A small amount of hackery and fidgeting later, the error has gone away (yay!), and the bugfix was submitted.

The other fun fix was surpressing the unaligned access fix-up handler in parrot configuration tests so it could actually work out the correct pointer alignment size.  This little piece of magic is done by using prctl(). The fix was submitted here.

ia64: Plan9, Compilers and ABIs

So, I have my second-hand HP vx2000 (Single-CPU Itanium2 workstation) running in my room.  (OK, this itself is a mistake – it’ll be moved into the home office once I get sick of the added head in my room).

For some bizare reason, I seem to have come up with the idea that trying to port Plan9 to it would be a good idea.

I’ve started studying the architecture and standard ABI documentation and I’m still trying to get my head around little details, but the whole thing seems pretty doable if I beat kencc into shape first.

The standard ABI register usage suggests a mixture of caller-save/callee-save conventions (some of the global registers are available as caller-save scratch) – this should only require minimal changes to kencc as it’s a case of teaching kencc to work out how many extra registers it thinks it needs for any given proc for optimal results, and allocating them dynamically via the appropriate mechanism, and then ignoring their save/restore on call/return.  That itself shouldn’t hurt kencc much (unlike on sparc32, etc, where you need to work almost exclusively in the callee-save model to get best results if you want to use register windows, and that’s fairly contrary to how kencc thinks and allocates registers), but will make context switching and debugging a bit more complicated.

Alternatively, we could just ignore register spill-fill and try to cram ourselves into the scratch registers only.  This would probably sit well with most plan9 developers.

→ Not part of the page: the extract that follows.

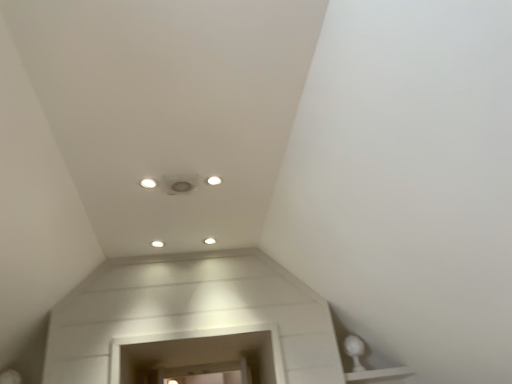 Where is `white glossy light fixture at center, arranged as the 2th dot when viewed from the top`? This screenshot has width=512, height=384. white glossy light fixture at center, arranged as the 2th dot when viewed from the top is located at coordinates (209, 241).

What do you see at coordinates (209, 241) in the screenshot? I see `white glossy light fixture at center, positioned as the second dot in left-to-right order` at bounding box center [209, 241].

Last (and equally insane option) is to meet minimum requirements for spill/fill (so EFI calls that allocate registers won’t kill us), but allocate all the registers and treat them as caller-save globals

This will make context saves even more expensive (saving 128 64-bit registers WILL suck), but is simple.

Anyway, this isn’t the really hard bit – as far as I can tell, the hard bit is fixing the 9 assembler/loader to produce good ia64 machine code and pick sensible optimisations.